Content starts

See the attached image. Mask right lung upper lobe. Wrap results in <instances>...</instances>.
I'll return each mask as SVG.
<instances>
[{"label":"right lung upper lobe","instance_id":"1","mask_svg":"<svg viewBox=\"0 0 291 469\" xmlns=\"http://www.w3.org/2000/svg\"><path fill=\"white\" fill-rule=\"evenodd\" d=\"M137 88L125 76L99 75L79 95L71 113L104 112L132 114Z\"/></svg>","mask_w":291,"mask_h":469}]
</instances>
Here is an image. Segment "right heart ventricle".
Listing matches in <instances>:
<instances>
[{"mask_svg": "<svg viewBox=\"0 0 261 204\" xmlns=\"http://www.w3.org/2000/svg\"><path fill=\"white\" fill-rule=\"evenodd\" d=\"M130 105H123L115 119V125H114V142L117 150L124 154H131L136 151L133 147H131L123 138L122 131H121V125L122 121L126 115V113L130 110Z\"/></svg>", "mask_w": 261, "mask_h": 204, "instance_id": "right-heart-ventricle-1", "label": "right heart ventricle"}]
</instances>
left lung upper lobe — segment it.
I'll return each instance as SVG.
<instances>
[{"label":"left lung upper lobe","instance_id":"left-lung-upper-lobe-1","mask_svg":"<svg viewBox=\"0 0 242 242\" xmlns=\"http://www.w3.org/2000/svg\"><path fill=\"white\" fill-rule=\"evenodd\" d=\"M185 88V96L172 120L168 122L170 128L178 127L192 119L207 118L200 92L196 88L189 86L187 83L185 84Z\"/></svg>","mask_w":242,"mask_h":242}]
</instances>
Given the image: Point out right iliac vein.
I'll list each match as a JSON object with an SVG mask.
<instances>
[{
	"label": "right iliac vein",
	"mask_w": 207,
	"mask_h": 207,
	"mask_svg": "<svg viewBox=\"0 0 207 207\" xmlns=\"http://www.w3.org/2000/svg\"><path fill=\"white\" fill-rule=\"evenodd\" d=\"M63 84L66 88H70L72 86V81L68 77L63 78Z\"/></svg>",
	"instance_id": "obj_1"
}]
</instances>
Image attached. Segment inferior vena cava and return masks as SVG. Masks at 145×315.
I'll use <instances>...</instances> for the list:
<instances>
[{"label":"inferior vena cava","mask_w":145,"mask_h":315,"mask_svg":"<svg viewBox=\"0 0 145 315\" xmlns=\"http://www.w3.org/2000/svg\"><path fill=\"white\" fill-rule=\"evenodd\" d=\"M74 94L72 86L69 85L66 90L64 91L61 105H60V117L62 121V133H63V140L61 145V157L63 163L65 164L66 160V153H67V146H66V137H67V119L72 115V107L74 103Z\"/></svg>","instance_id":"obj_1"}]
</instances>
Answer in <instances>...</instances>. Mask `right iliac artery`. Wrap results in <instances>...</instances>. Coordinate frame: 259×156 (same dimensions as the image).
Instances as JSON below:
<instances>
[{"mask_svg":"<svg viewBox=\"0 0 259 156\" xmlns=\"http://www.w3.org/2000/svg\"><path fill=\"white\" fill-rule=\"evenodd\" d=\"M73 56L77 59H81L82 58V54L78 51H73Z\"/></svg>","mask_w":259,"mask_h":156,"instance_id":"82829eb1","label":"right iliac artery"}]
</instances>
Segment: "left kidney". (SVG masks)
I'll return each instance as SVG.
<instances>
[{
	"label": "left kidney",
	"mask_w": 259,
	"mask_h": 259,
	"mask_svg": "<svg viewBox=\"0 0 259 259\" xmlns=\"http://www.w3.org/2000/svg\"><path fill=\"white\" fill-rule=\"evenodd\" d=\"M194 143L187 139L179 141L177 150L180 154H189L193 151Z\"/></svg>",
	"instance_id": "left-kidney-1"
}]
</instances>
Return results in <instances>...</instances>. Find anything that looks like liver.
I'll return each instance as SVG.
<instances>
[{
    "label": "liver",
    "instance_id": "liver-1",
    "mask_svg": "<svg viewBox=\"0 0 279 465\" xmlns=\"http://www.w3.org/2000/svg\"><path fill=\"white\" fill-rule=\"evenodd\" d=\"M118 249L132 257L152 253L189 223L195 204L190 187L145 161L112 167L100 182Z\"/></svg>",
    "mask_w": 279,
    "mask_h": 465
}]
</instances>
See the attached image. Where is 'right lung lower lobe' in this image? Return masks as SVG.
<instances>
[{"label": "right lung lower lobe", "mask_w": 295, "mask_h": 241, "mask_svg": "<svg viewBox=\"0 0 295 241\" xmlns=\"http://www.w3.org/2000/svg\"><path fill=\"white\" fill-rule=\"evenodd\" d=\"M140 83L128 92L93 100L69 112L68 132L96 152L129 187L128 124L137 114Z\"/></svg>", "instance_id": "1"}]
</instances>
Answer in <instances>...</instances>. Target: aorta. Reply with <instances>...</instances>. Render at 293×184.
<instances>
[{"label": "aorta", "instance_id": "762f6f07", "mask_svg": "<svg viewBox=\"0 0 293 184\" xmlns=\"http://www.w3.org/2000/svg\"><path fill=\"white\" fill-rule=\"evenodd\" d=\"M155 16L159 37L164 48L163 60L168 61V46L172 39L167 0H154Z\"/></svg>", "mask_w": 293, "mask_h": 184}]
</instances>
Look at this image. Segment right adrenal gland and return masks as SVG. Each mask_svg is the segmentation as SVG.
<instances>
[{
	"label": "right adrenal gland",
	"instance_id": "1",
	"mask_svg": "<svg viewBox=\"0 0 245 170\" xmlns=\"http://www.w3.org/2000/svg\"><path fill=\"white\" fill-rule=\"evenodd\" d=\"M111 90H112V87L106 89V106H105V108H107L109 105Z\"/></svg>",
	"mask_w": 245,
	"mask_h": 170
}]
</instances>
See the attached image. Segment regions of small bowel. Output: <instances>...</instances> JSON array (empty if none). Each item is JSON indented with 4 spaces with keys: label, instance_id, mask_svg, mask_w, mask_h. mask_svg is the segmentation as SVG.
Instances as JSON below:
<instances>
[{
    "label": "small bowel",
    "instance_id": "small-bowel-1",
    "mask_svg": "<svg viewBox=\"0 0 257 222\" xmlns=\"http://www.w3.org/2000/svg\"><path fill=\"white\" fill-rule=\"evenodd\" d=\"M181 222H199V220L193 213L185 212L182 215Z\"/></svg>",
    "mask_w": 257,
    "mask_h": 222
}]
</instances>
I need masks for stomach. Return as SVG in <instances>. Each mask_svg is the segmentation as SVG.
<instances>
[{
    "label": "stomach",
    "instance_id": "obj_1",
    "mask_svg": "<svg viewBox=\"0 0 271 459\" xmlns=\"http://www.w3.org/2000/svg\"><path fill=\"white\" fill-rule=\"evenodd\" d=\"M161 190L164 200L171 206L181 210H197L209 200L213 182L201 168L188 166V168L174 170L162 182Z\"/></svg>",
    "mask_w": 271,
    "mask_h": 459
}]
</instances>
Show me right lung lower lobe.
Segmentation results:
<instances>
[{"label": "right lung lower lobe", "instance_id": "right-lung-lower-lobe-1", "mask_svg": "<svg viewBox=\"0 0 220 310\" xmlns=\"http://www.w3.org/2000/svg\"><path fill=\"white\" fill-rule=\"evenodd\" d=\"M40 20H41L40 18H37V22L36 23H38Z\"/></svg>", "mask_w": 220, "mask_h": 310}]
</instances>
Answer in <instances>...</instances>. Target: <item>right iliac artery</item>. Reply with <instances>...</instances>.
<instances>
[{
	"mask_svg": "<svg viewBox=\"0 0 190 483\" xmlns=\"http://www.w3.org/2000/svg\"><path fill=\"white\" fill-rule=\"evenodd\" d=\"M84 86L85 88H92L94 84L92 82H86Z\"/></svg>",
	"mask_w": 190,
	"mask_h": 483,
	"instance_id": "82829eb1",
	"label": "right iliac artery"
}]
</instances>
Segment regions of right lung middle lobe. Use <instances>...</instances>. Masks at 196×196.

Content ends

__Your assignment__. Please transcribe exactly the line containing "Answer in <instances>...</instances>. Target: <item>right" and every line after it to the end of the data, and no other lines.

__Exercise response__.
Answer in <instances>...</instances>. Target: <item>right iliac artery</item>. Reply with <instances>...</instances>.
<instances>
[{
	"mask_svg": "<svg viewBox=\"0 0 190 483\" xmlns=\"http://www.w3.org/2000/svg\"><path fill=\"white\" fill-rule=\"evenodd\" d=\"M84 86L85 88H92L94 84L92 82H86Z\"/></svg>",
	"mask_w": 190,
	"mask_h": 483,
	"instance_id": "82829eb1",
	"label": "right iliac artery"
}]
</instances>
Segment regions of right lung middle lobe. Use <instances>...</instances>. Masks at 196×196.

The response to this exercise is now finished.